Last Friday, Kentucky Gov. Andy Beshear signed a controversial bill requiring age verification for individuals seeking to use pornography websites in the state. While the bill seeks to prevent minors from accessing explicit materials, the law will require a substantial invasion of adults’ privacy.

The newly signed law started as an unrelated bill aimed at tightening penalties for child sexual abuse and other crimes, with the age-verification provision of the bill added as a floor amendment in March.

“Pornography is creating a public health crisis and having a corroding influence on minors,” the final bill reads. “Pornography may also impact brain development and functioning, contribute to emotional and medical illnesses, shape deviate sexual arousal, and lead to difficulty in forming or maintaining positive, intimate relationships, as well as harmful sexual behaviors and addiction.”

The bill requires pornography websites to limit access to adults and to verify a user’s age by accessing their government-issued identification or using another “commercially reasonable method of identification that relies on public or private transactional data.” Under the law, sites that violate the law face $10,000 fines for each instance that a minor accesses pornography.

As a result of this law, it’s likely that major porn websites will cease operations in Kentucky rather than develop a complex and invasive age-verification system.
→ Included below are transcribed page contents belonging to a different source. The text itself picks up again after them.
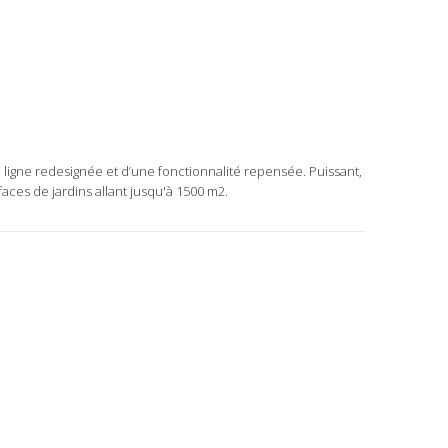
ligne redesignée et d’une fonctionnalité repensée. Puissant,
ces de jardins allant jusqu'à 1500 m2.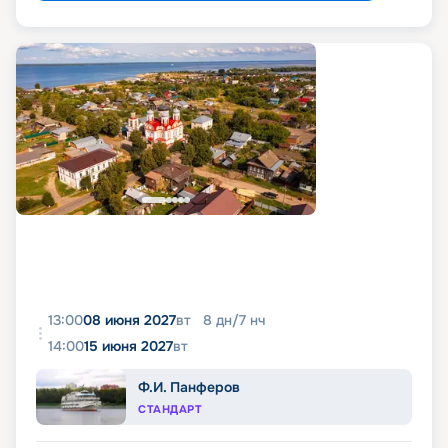
13:00
08 июня 2027
вт
8
дн
/
7
нч
14:00
15 июня 2027
вт
Ф.И. Панферов
СТАНДАРТ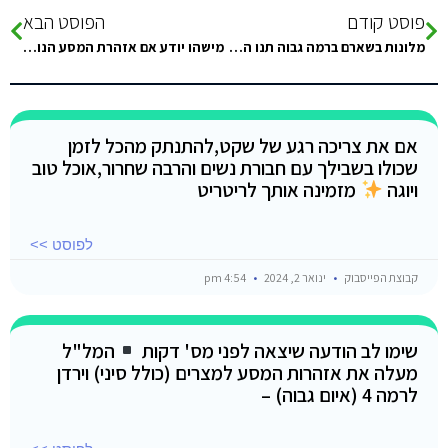
פוסט קודם
הפוסט הבא
מלונות בשארם ברמה גבוה תנו המלצות לסופש הזה
מישהו יודע אם אזהרת המסע הנוכחית לסיני שונה מהרגיל?
אם את צריכה רגע של שקט,להתנתק מהכל לזמן
שכולו בשבילך עם חבורת נשים והרבה שחרור,אוכל טוב
ויוגה
מזמינה אותך לריטריט
לפוסט >>
קבוצת הפייסבוק
ינואר 2, 2024
4:54 pm
שימו לב הודעה שיצאה לפני מס' דקות
המל"ל
מעלה את אזהרות המסע למצרים (כולל סיני) וירדן
לרמה 4 (איום גבוה) –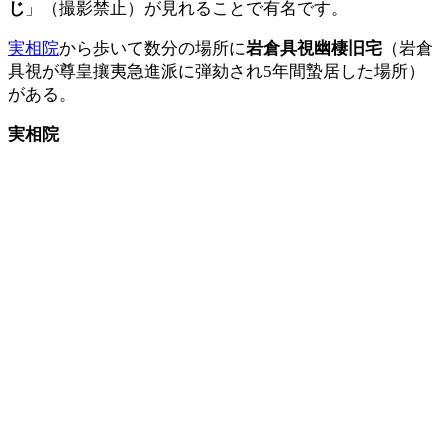
じ
」（撮影禁止）が見れることで有名です。
実相院
から歩いて数分の場所に
岩倉具視幽棲旧宅
（岩倉
具視が尊皇攘夷急進派に弾劾され5年間蟄居した場所）
がある。
実相院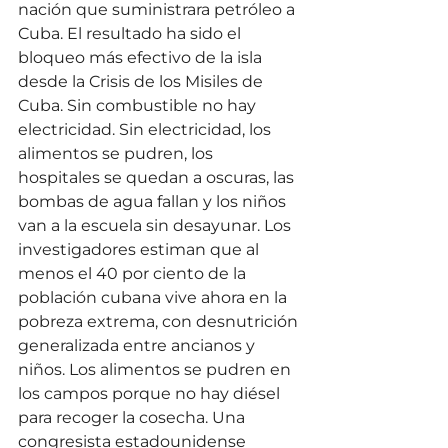
nación que suministrara petróleo a 
Cuba. El resultado ha sido el 
bloqueo más efectivo de la isla 
desde la Crisis de los Misiles de 
Cuba. Sin combustible no hay 
electricidad. Sin electricidad, los 
alimentos se pudren, los 
hospitales se quedan a oscuras, las 
bombas de agua fallan y los niños 
van a la escuela sin desayunar. Los 
investigadores estiman que al 
menos el 40 por ciento de la 
población cubana vive ahora en la 
pobreza extrema, con desnutrición 
generalizada entre ancianos y 
niños. Los alimentos se pudren en 
los campos porque no hay diésel 
para recoger la cosecha. Una 
congresista estadounidense 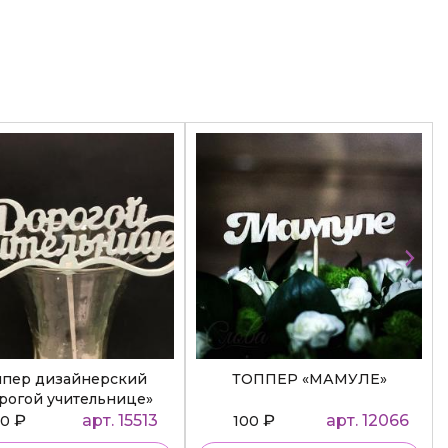
ппер дизайнерский
ТОППЕР «МАМУЛЕ»
рогой учительнице»
₽
арт. 15513
₽
арт. 12066
50
100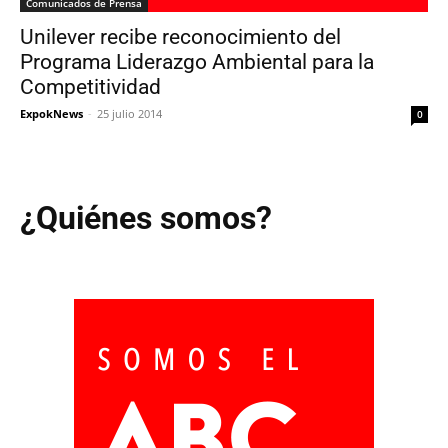
Comunicados de Prensa
Unilever recibe reconocimiento del
Programa Liderazgo Ambiental para la
Competitividad
ExpokNews
-
25 julio 2014
0
¿Quiénes somos?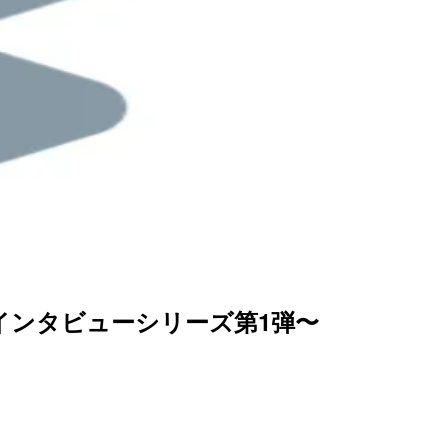
インタビューシリーズ第1弾〜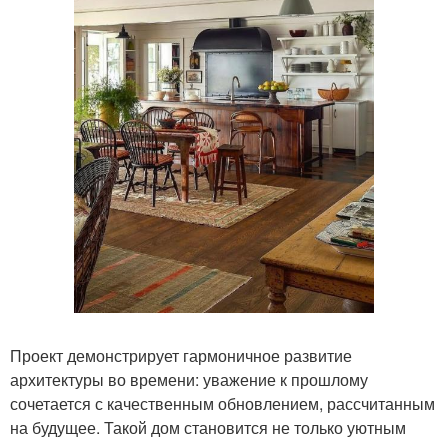
Проект демонстрирует гармоничное развитие
архитектуры во времени: уважение к прошлому
сочетается с качественным обновлением, рассчитанным
на будущее. Такой дом становится не только уютным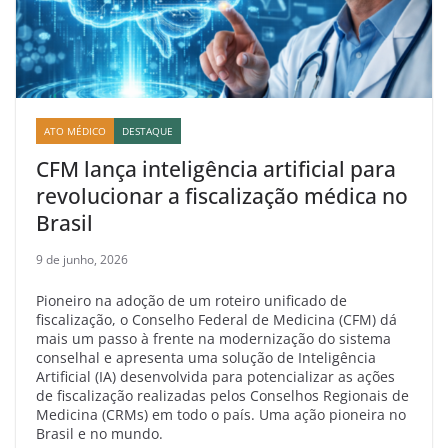
ATO MÉDICO
DESTAQUE
CFM lança inteligência artificial para
revolucionar a fiscalização médica no
Brasil
9 de junho, 2026
Pioneiro na adoção de um roteiro unificado de
fiscalização, o Conselho Federal de Medicina (CFM) dá
mais um passo à frente na modernização do sistema
conselhal e apresenta uma solução de Inteligência
Artificial (IA) desenvolvida para potencializar as ações
de fiscalização realizadas pelos Conselhos Regionais de
Medicina (CRMs) em todo o país. Uma ação pioneira no
Brasil e no mundo.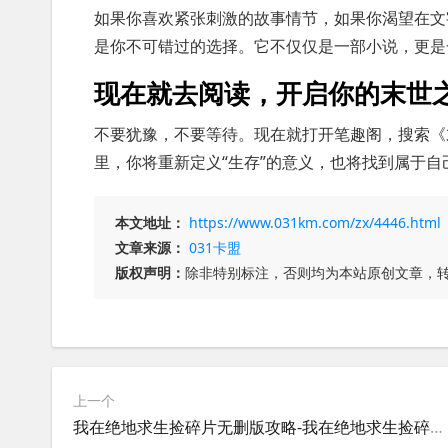
如果你喜欢紧张刺激的故事情节，如果你渴望在文
是你不可错过的选择。它不仅仅是一部小说，更是
现在就去阅读，开启你的末世
不要犹豫，不要等待。现在就打开笔趣阁，搜索《
里，你将重新定义“生存”的意义，也将找到属于
本文地址：
https://www.031km.com/zx/4446.html
文章来源：
031卡盟
版权声明：
除非特别标注，否则均为本站原创文章，
上一个
我在绝地求生捡碎片无删版攻略-我在绝地求生捡碎片无删版完整版下载与玩法解析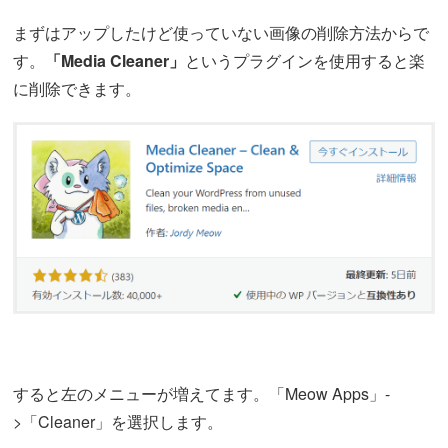
まずはアップしたけど使っていない画像の削除方法からで
す。
「Media Cleaner」
というプラグインを使用すると楽
に削除できます。
すると左のメニューが増えてます。「Meow Apps」-
>「Cleaner」を選択します。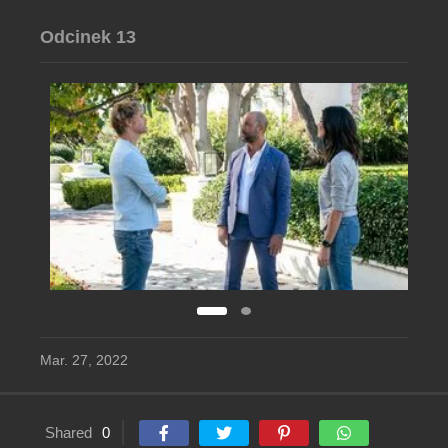
Odcinek 13
Mar. 27, 2022
Shared
0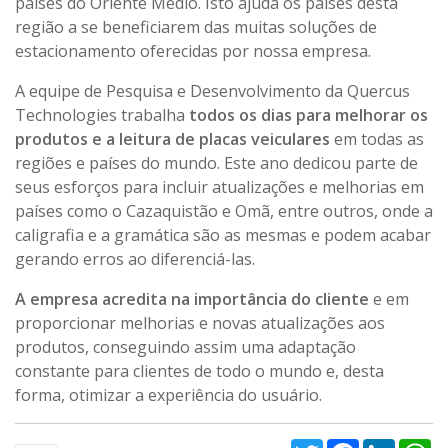
países do Oriente Médio. Isto ajuda os países desta
região a se beneficiarem das muitas soluções de
estacionamento oferecidas por nossa empresa.
A equipe de Pesquisa e Desenvolvimento da Quercus
Technologies trabalha
todos os dias para melhorar os
produtos e a leitura de placas veiculares
em todas as
regiões e países do mundo. Este ano dedicou parte de
seus esforços para incluir atualizações e melhorias em
países como o Cazaquistão e Omã, entre outros, onde a
caligrafia e a gramática são as mesmas e podem acabar
gerando erros ao diferenciá-las.
A empresa acredita na importância do cliente
e em
proporcionar melhorias e novas atualizações aos
produtos, conseguindo assim uma adaptação
constante para clientes de todo o mundo e, desta
forma, otimizar a experiência do usuário.
Twitter
Facebook
Linked
W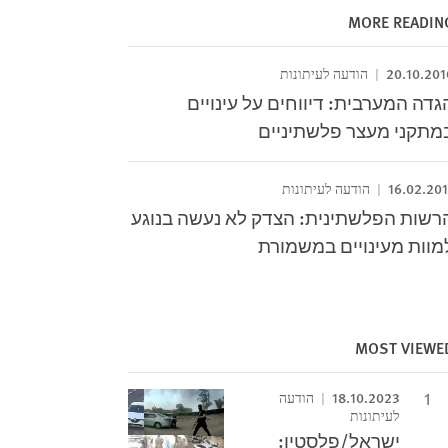
MORE READIN
20.10.201
הודעה לעיתונות
גדה המערבית: דיווחים על עינויים
מתקני מעצר פלשתיניים
16.02.201
הודעה לעיתונות
רשות הפלשתינית: הצדק לא נעשה בנוגע
מוות מעינויים במשמורת
MOST VIEWE
18.10.2023
הודעה
לעיתונות
ישראל/פלסטין: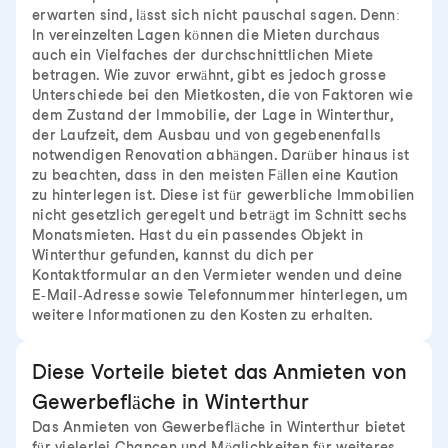
erwarten sind, lässt sich nicht pauschal sagen. Denn:
In vereinzelten Lagen können die Mieten durchaus
auch ein Vielfaches der durchschnittlichen Miete
betragen. Wie zuvor erwähnt, gibt es jedoch grosse
Unterschiede bei den Mietkosten, die von Faktoren wie
dem Zustand der Immobilie, der Lage in Winterthur,
der Laufzeit, dem Ausbau und von gegebenenfalls
notwendigen Renovation abhängen. Darüber hinaus ist
zu beachten, dass in den meisten Fällen eine Kaution
zu hinterlegen ist. Diese ist für gewerbliche Immobilien
nicht gesetzlich geregelt und beträgt im Schnitt sechs
Monatsmieten. Hast du ein passendes Objekt in
Winterthur gefunden, kannst du dich per
Kontaktformular an den Vermieter wenden und deine
E-Mail-Adresse sowie Telefonnummer hinterlegen, um
weitere Informationen zu den Kosten zu erhalten.
Diese Vorteile bietet das Anmieten von
Gewerbefläche in Winterthur
Das Anmieten von Gewerbefläche in Winterthur bietet
für vielerlei Chancen und Möglichkeiten für weiteres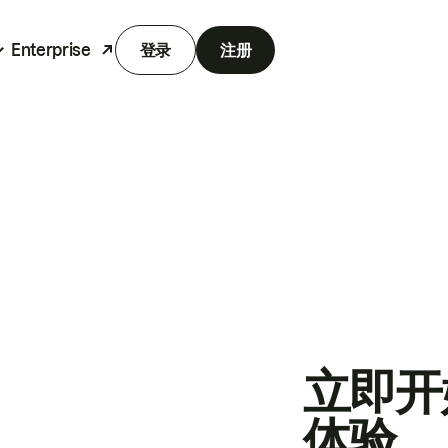
Enterprise
登录
注册
立即开
体验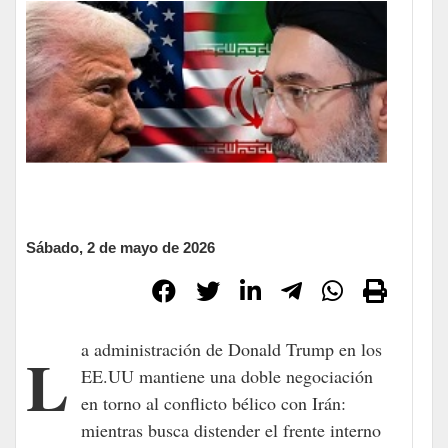
Sábado, 2 de mayo de 2026
La administración de Donald Trump en los
EE.UU mantiene una doble negociación
en torno al conflicto bélico con Irán:
mientras busca distender el frente interno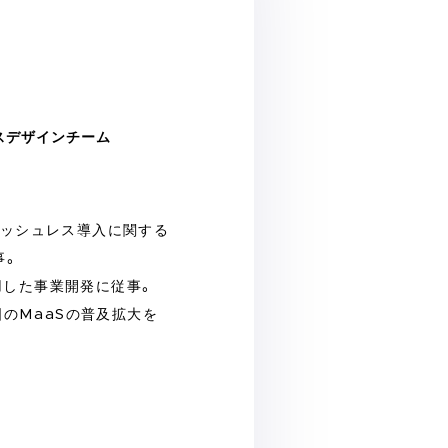
スデザインチーム
ャッシュレス導入に関する
事。
活用した事業開発に従事。
と全国のMaaSの普及拡大を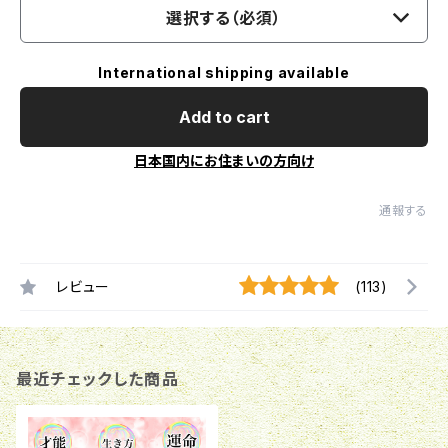
選択する（必須）
International shipping available
Add to cart
日本国内にお住まいの方向け
通報する
レビュー
(113)
最近チェックした商品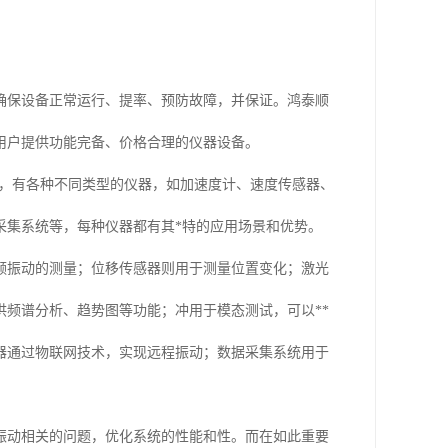
确保设备正常运行、提率、预防故障，并保证。鸿泰顺
用户提供功能完备、价格合理的仪器设备。
领域，有各种不同类型的仪器，如加速度计、速度传感器、
采集系统等，每种仪器都有其*特的应用场景和优势。
频振动的测量；位移传感器则用于测量位置变化；激光
频谱分析、趋势图等功能；冲用于模态测试，可以**
器通过物联网技术，实现远程振动；数据采集系统用于
振动相关的问题，优化系统的性能和性。而在如此重要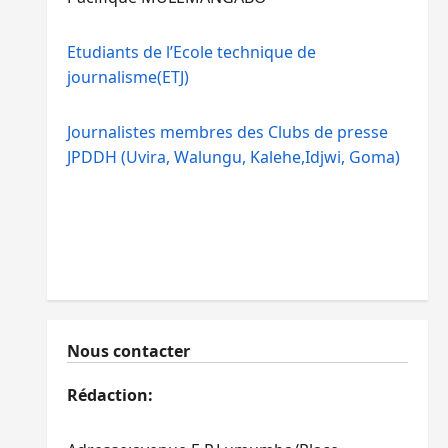
Etudiants de l’Ecole technique de
journalisme(ETJ)
Journalistes membres des Clubs de presse
JPDDH (Uvira, Walungu, Kalehe,Idjwi, Goma)
Nous contacter
Rédaction: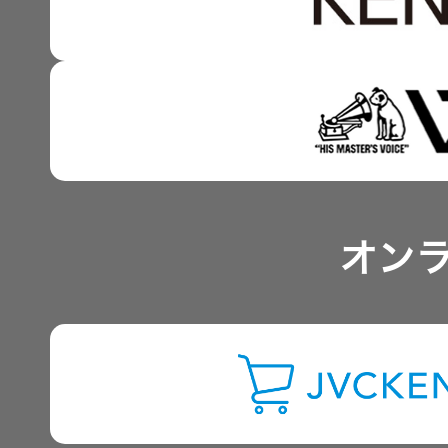
技術と感性をつなぐ融合
事業概要
IRポリシー
アナリスト一覧
オン
よくあるご質問
IRに関するお問い合わせ
用語集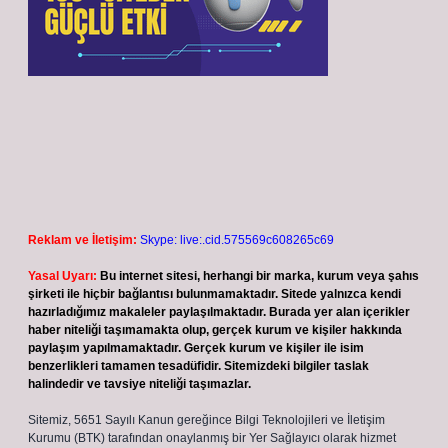
Reklam ve İletişim:
Skype: live:.cid.575569c608265c69
Yasal Uyarı:
Bu internet sitesi, herhangi bir marka, kurum veya şahıs
şirketi ile hiçbir bağlantısı bulunmamaktadır. Sitede yalnızca kendi
hazırladığımız makaleler paylaşılmaktadır. Burada yer alan içerikler
haber niteliği taşımamakta olup, gerçek kurum ve kişiler hakkında
paylaşım yapılmamaktadır. Gerçek kurum ve kişiler ile isim
benzerlikleri tamamen tesadüfidir. Sitemizdeki bilgiler taslak
halindedir ve tavsiye niteliği taşımazlar.
Sitemiz, 5651 Sayılı Kanun gereğince Bilgi Teknolojileri ve İletişim
Kurumu (BTK) tarafından onaylanmış bir Yer Sağlayıcı olarak hizmet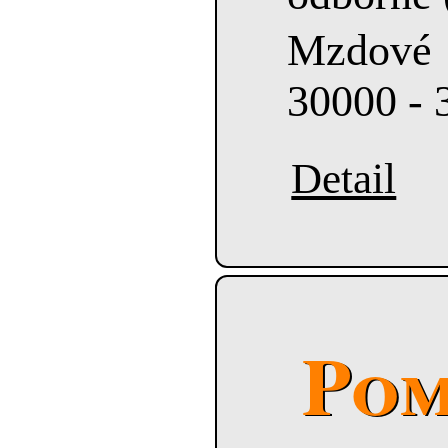
Mzdové
30000 - 
Detail
Pom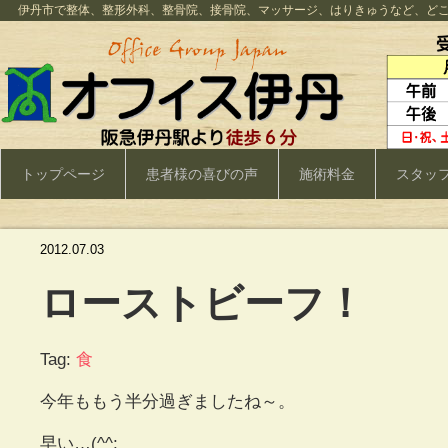
伊丹市で整体、整形外科、整骨院、接骨院、マッサージ、はりきゅうなど、ど
トップページ
患者様の喜びの声
施術料金
スタッ
2012.07.03
ローストビーフ！
Tag:
食
今年ももう半分過ぎましたね～。
早い…(^^;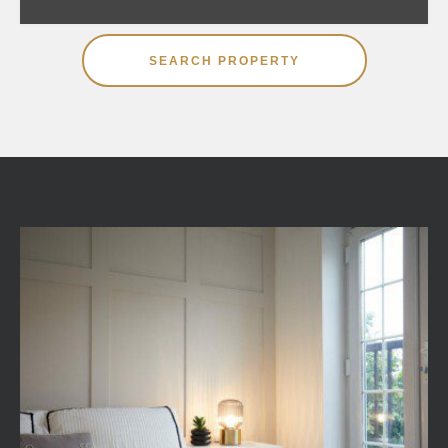
SEARCH PROPERTY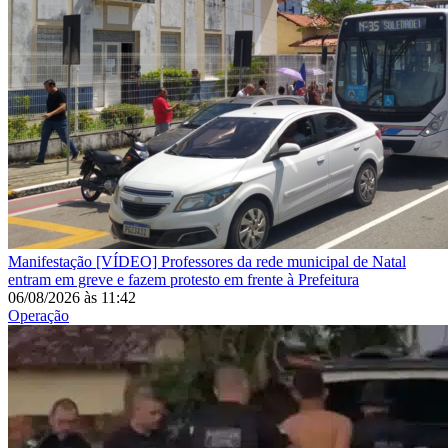
Manifestação
[VÍDEO] Professores da rede municipal de Natal
entram em greve e fazem protesto em frente à Prefeitura
06/08/2026
às
11:42
Operação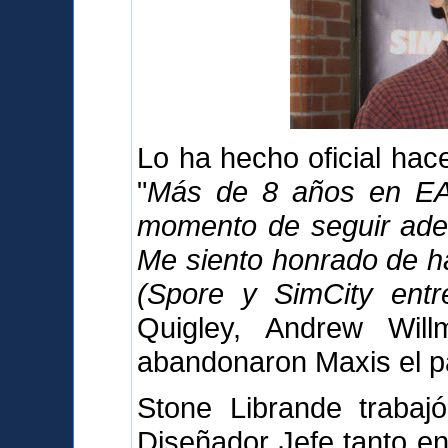
Lo ha hecho oficial ha
"
Más de 8 años en EA 
momento de seguir adel
Me siento honrado de h
(Spore y SimCity entre
Quigley, Andrew Wil
abandonaron Maxis el p
Stone Librande trabaj
Diseñador Jefe tanto en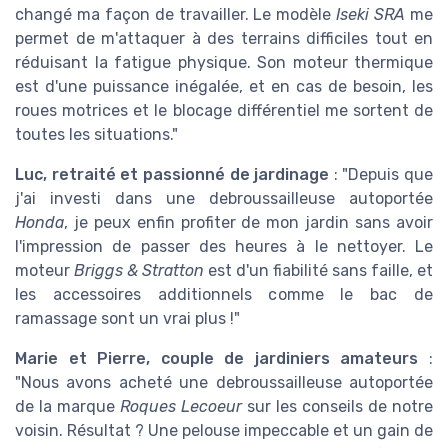
changé ma façon de travailler. Le modèle
Iseki SRA
me
permet de m'attaquer à des terrains difficiles tout en
réduisant la fatigue physique. Son moteur thermique
est d'une puissance inégalée, et en cas de besoin, les
roues motrices et le blocage différentiel me sortent de
toutes les situations."
Luc, retraité et passionné de jardinage
: "Depuis que
j'ai investi dans une debroussailleuse autoportée
Honda
, je peux enfin profiter de mon jardin sans avoir
l'impression de passer des heures à le nettoyer. Le
moteur
Briggs & Stratton
est d'un fiabilité sans faille, et
les accessoires additionnels comme le bac de
ramassage sont un vrai plus !"
Marie et Pierre, couple de jardiniers amateurs
:
"Nous avons acheté une debroussailleuse autoportée
de la marque
Roques Lecoeur
sur les conseils de notre
voisin. Résultat ? Une pelouse impeccable et un gain de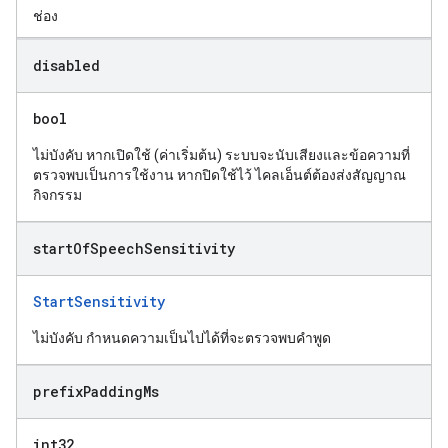
ช่อง
disabled
bool
ไม่บังคับ หากเปิดใช้ (ค่าเริ่มต้น) ระบบจะนับเสียงและข้อความที่
ตรวจพบเป็นการใช้งาน หากปิดใช้ไว้ ไคลเอ็นต์ต้องส่งสัญญาณ
กิจกรรม
start
Of
Speech
Sensitivity
StartSensitivity
ไม่บังคับ กำหนดความเป็นไปได้ที่จะตรวจพบคำพูด
prefix
Padding
Ms
int32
PornHub has so far left seven states that have adopted similar laws. 

However, it’s possible that Kentucky’s law will be overturned on a legal challenge. Last August, a federal court in Texas ruled that a similar law was unconstitutional—though the bill has been allowed to go into effect pending appeal.

While age-verification laws have gained many vocal supporters who argue that these laws are necessary to prevent minors from accessing harmful explicit materials, these measures are ultimately short-sighted. 

“There will always be websites willing to provide porn without carding viewers. These platforms are also less likely to take other steps to stay within regulatory or creator-protective limits,” Reason‘s Elizabeth Nolan Brown wrote in March. “By driving viewers away from platforms like Pornhub—sites that engage in at least some content moderation, are relatively receptive and responsive to authorities, and are willing to forge mutually beneficial partnerships with porn creators—age verification laws could actually increase viewership of exploitative or otherwise undesirable content.”